Belgiens Ministerpräsident Charles Michel sagte, sein Land durchlebe "eine schwarze Zeit". "Was wir befürchtet haben, ist eingetroffen. Unser Land wurde von blindwütigen, brutalen und feigen Angriffen getroffen." Die belgische Polizei und Armee waren aus Furcht vor Racheakten nach der Festnahme Abdeslams in höchster Alarmbereitschaft. "Wir wissen, dass die Ergreifung einer Zelle andere zum Handeln animieren kann", hatte Innenminister Jan Jambon erst am Montag gewarnt.

Politiker in aller Welt verurteilten die Attentate. "Wir sind im Krieg", sagte der französische Ministerpräsident Manuel Valls.

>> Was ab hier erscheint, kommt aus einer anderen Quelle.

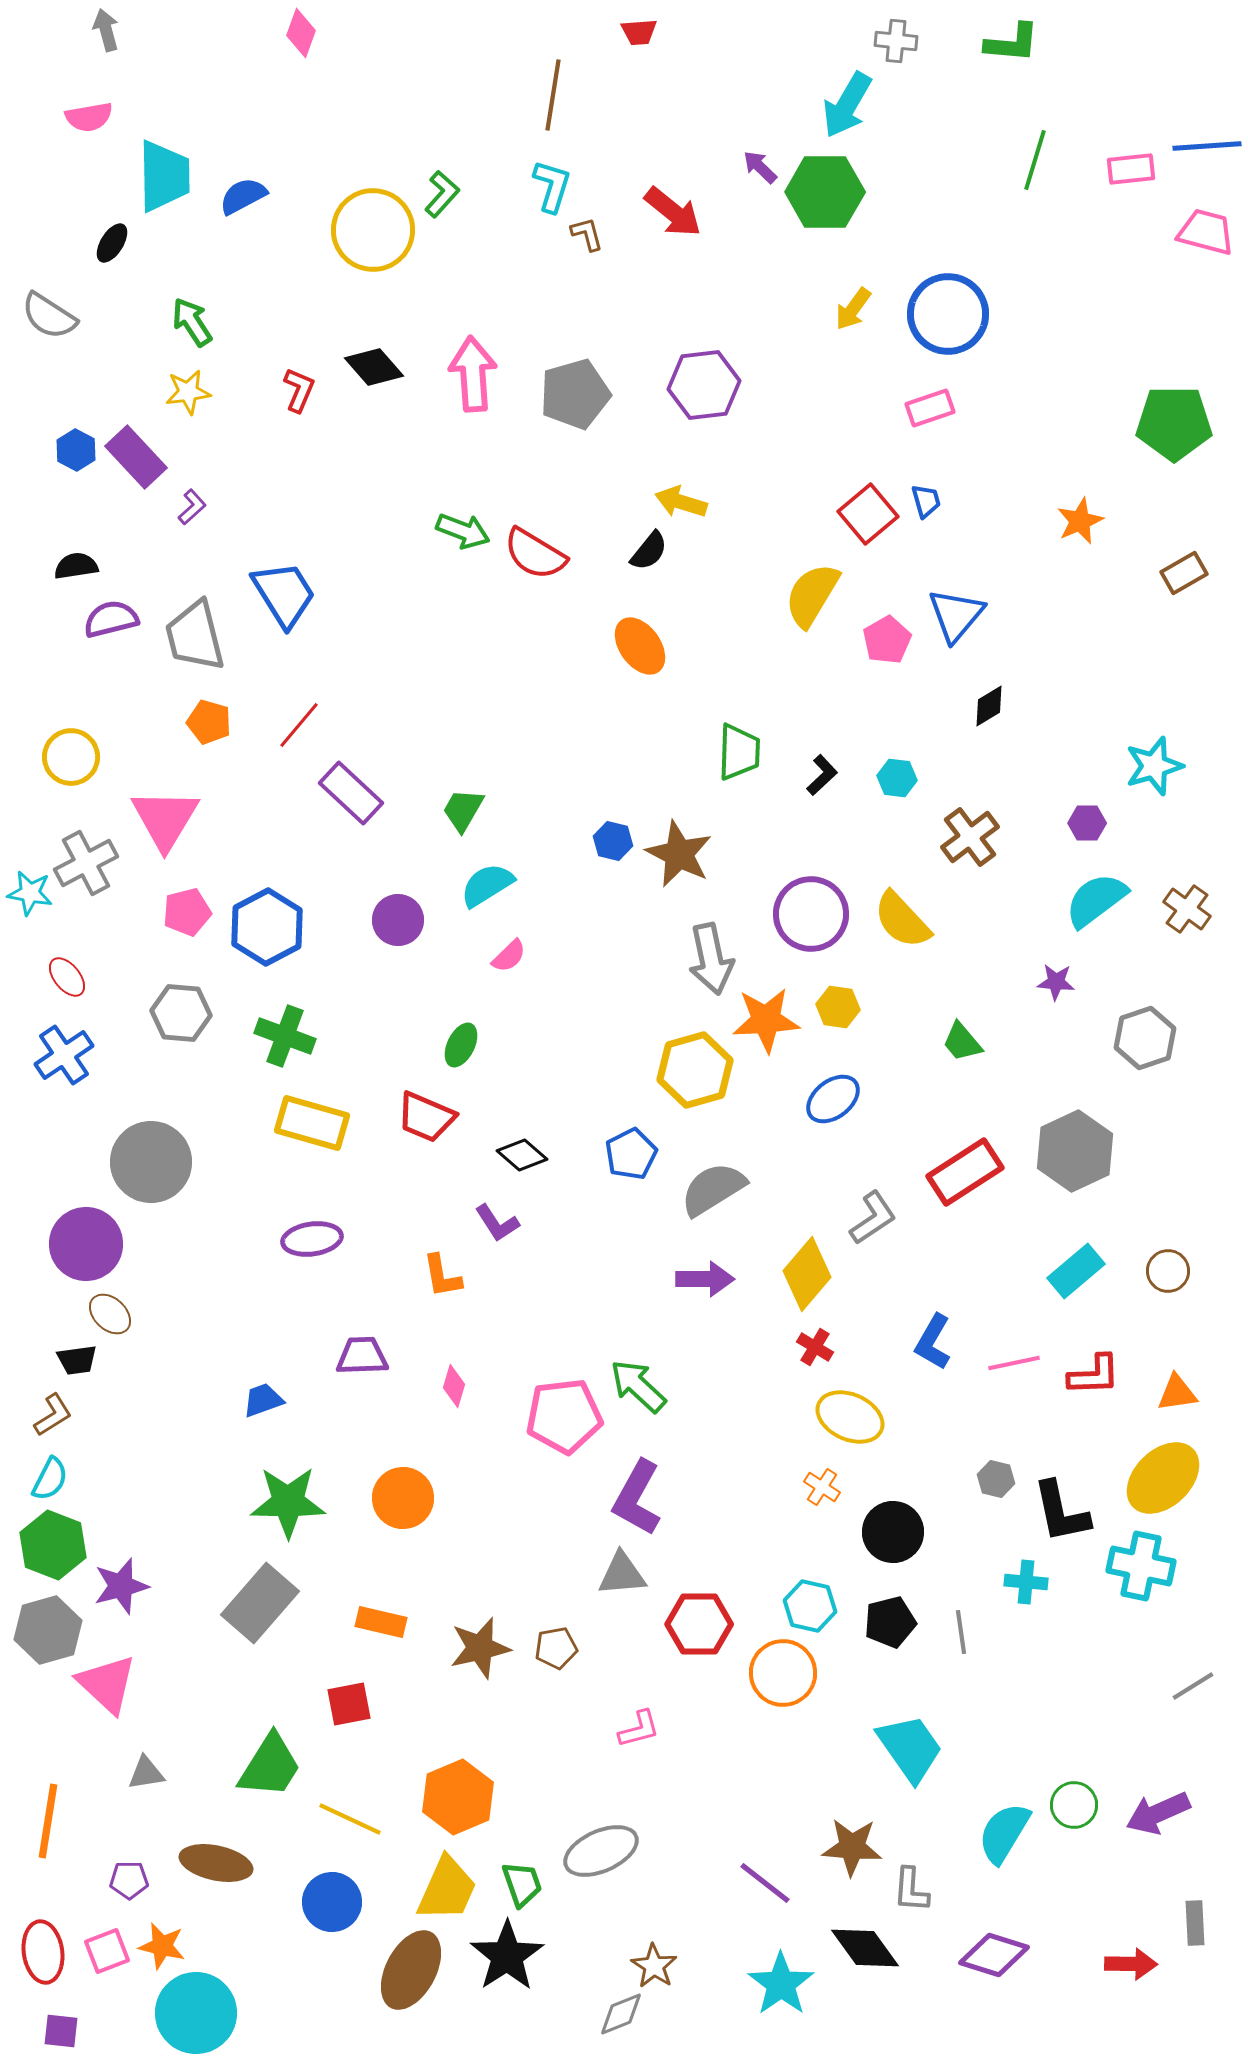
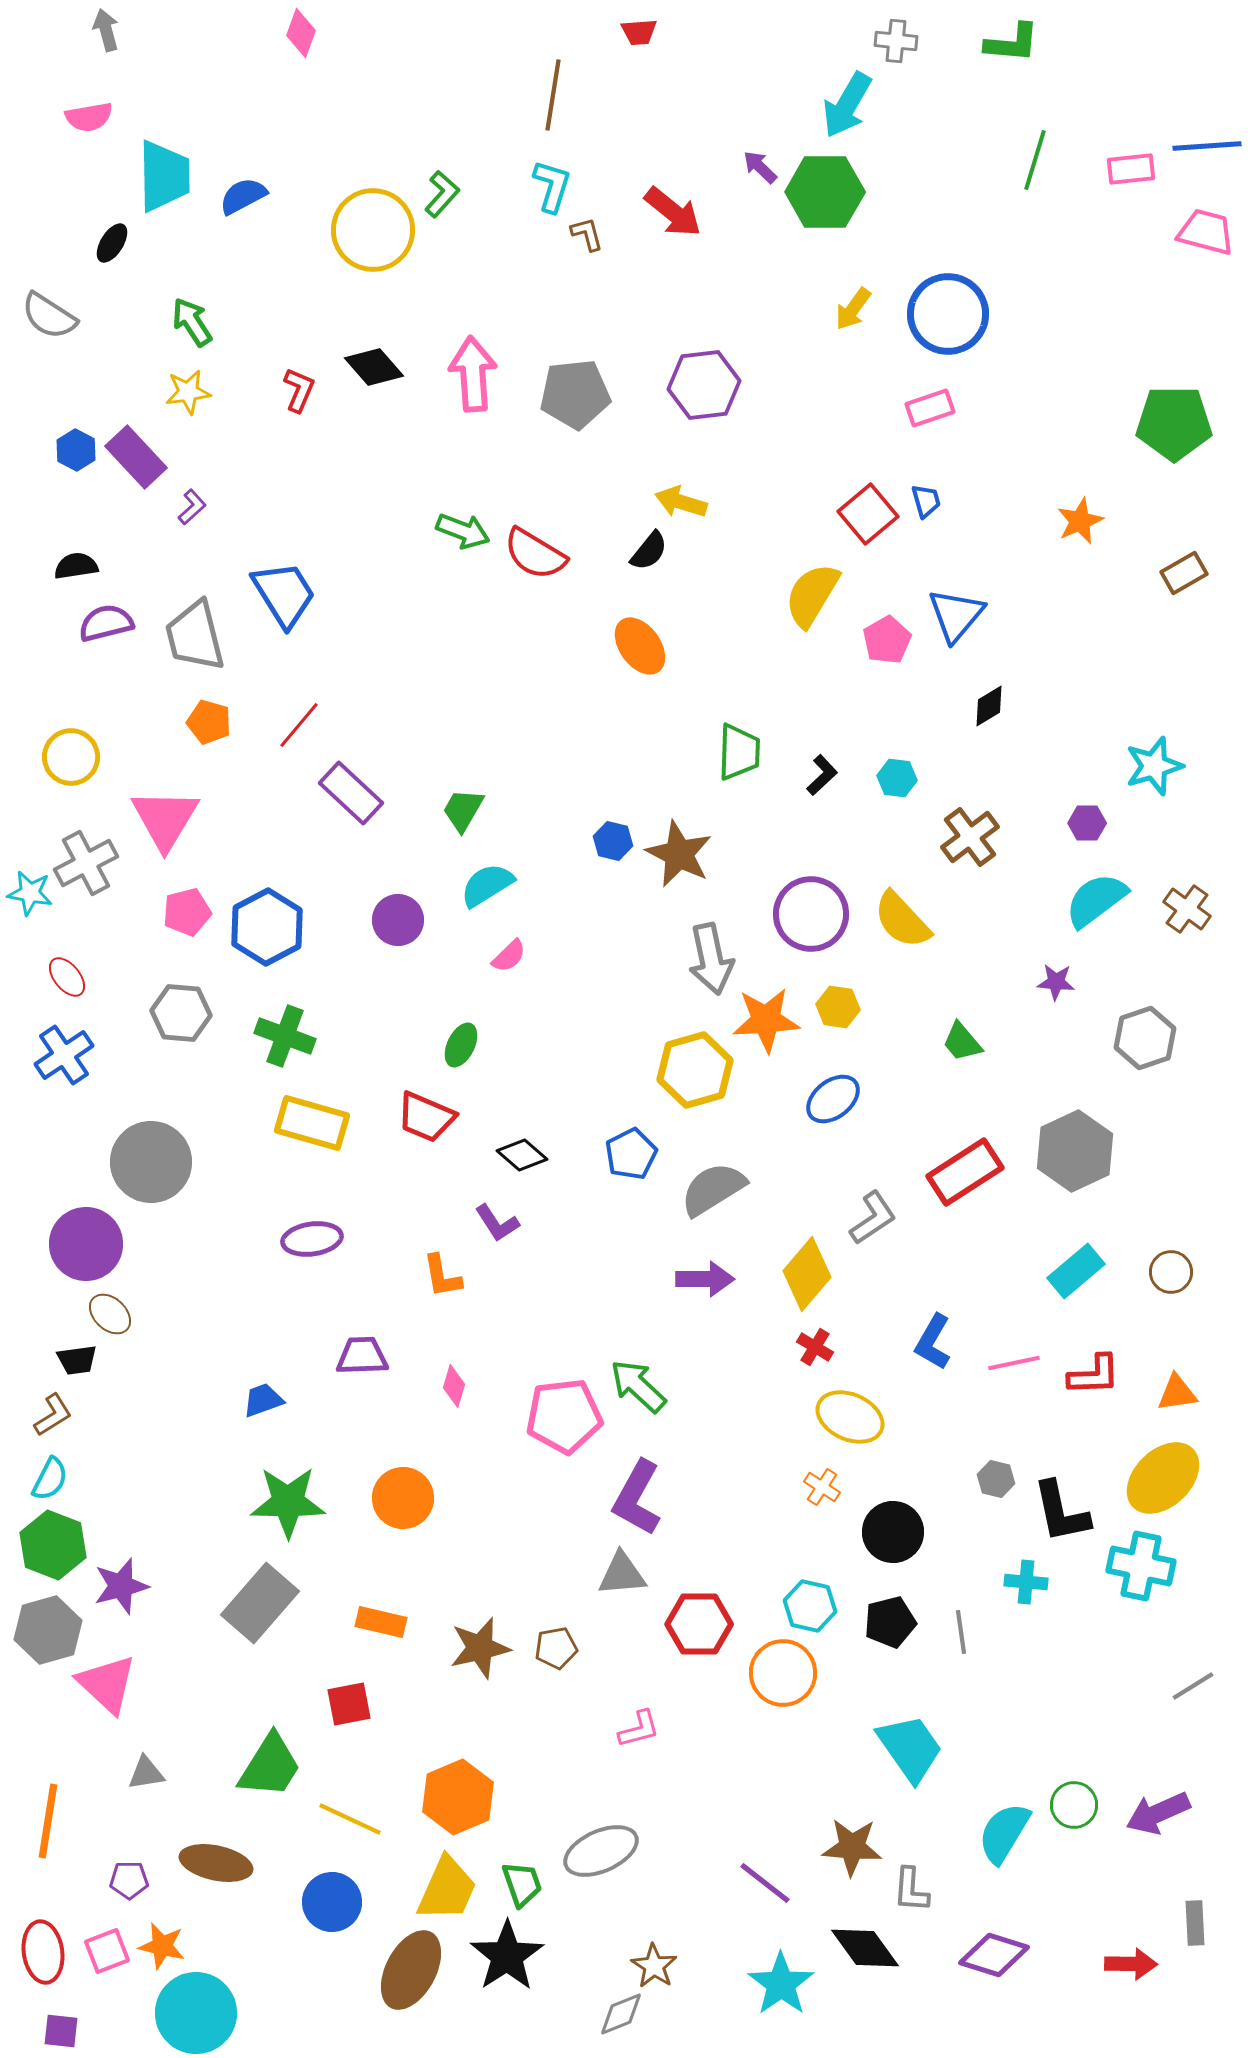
gray pentagon at (575, 394): rotated 10 degrees clockwise
purple semicircle at (111, 619): moved 5 px left, 4 px down
brown circle at (1168, 1271): moved 3 px right, 1 px down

Obama rief dazu auf, im Kampf gegen "die Geißel des Terrorismus" zusammenzustehen. Merkel sagte Belgien die volle Unterstützung bei der Suche nach den Tätern zu. "Das Entsetzen ist ebenso grenzenlos wie die Entschlossenheit, den Terrorismus zu besiegen." Den Bürgern in Deutschland versicherte sie: "Alle staatlichen Ebenen in Deutschland arbeiten mit ganzer Kraft dafür, dass trotz der nicht zu leugnenden Bedrohung das Menschenmögliche für die Sicherheit in unserem Land getan wird."